White listing IP’s :Some Enterprises might want to white list 3rd party Load Balancer IP range in their firewalls . If the 3rd party service is hosted using Amazon ELB it will become a problem. Currently Amazon ELB does not provide fixed or permanent IP address for the Load balancing instances that are launched in its tier. This will be a bottleneck for enterprises which have compulsion to white list the Load balancer IP’s in external firewalls/gateways. For such use cases, currently we can use HAProxy EC2 attached with Elastic IPs as load balancers in AWS infrastructure and white list the Elastic IP’s.

Amazon VPC/ Non VPC : VPC- Virtual Private Cloud. Both Amazon ELB and HAProxy EC2 can work inside the VPC and Non VPC environments of AWS.

Internal Load Balancing: Both Amazon ELB and HAProxy can be used for internal load balancing inside VPC. You might provide a service that is consumed internally by the other applications which needs load balancing. ELB and HAProxy can fit in the same. In case internal Load balancing is required in Amazon Non-VPC environments, ELB is not capable currently and HAProxy can be deployed.

URI/URL based Load balancing: Amazon ELB cannot Load Balance based on URL patterns like other Reverse proxies. Example Amazon ELB cannot direct and load balance between request URLs www.xyz.com/URL1 and www.xyz.com/URL2. Currently for such use cases you can use HAProxy on EC2.

Sticky problem: This point comes as a surprise to many users using Amazon ELB. Amazon ELB behaves little strange when incoming traffic is originated from Single or Specific IP ranges, it does not efficiently do round robin and sticks the request to some EC2’s only. Since i do not know the ELB internals i assume ELB might be using “Source” algorithm as default for such conditions. No such cases were observed with HAProxy EC2 in AWS unless the balance algorithm is “Source”. In HAProxy you can combine “Source” and “Round Robin” efficiently. In case the HTTP request does not have cookie it uses source algorithm, but if the HTTP request has a cookie HAProxy automatically shifts to RR or Weighted. (I will have to check this with AWS team)

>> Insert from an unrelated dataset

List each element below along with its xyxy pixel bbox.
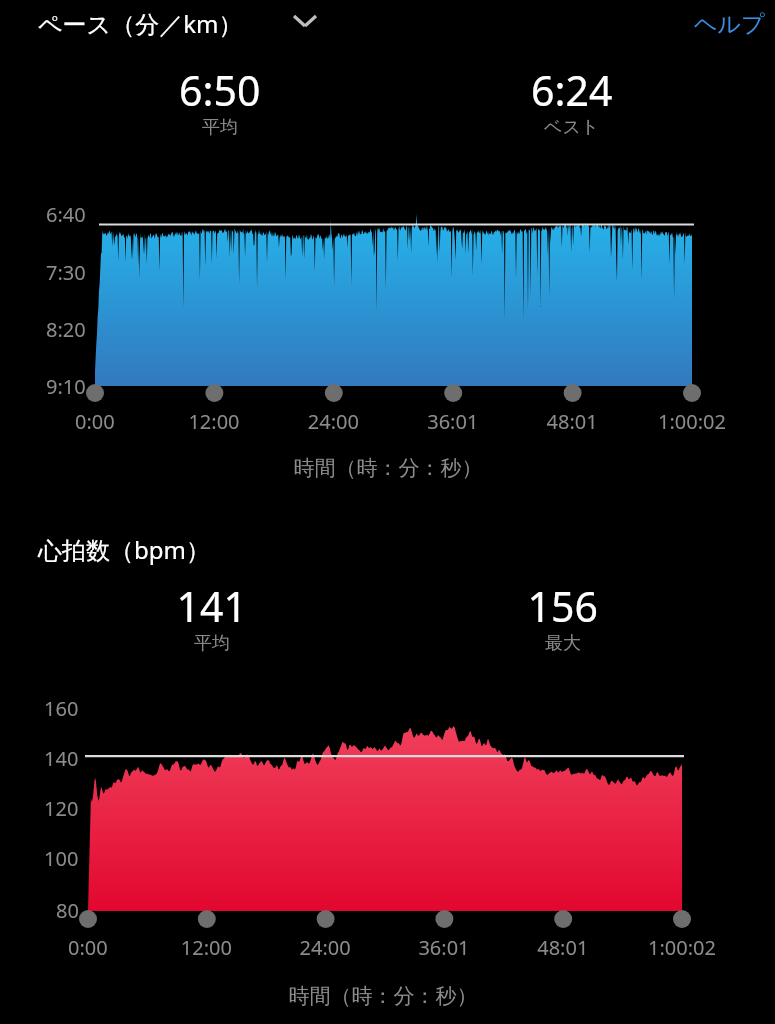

Logging: Amazon ELB currently does not provide access to its log files for analysis. We can only monitor some essential metrics using CloudWatch for ELB. We cannot debug load balancing problems, analyze the traffic and access patterns; categorize bots / visitors etc currently because we do not have access to the ELB logs.This will also be a bottleneck for some organizations which has strong audit/compliance requirements to be met at all layers of their infrastructure. In case very strict/specific log requirements are needed, You might need to use HAProxy on EC2, in case it suffices the need.

Monitoring: Amazon ELB can be monitored using Amazon CloudWatch. Refer this URL for ELB metrics that can be currently monitored: http://harish11g.blogspot.in/2012/02/cloudwatch-elastic-load-balancing.html. CloudWatch+ELB is detailed for most use cases and provides consolidated result of the entire ELB tier in console/API. On the other hand HAProxy provides user interface and stats for monitoring its instances. But if you have farms(20+) of HAProxy EC2 instances it becomes complex to manage this monitoring part efficiently. You can use tools like ServerDensity to monitor such HAProxy farms, but it has huge dependency on NAT instances availability for inside Amazon VPC deployments.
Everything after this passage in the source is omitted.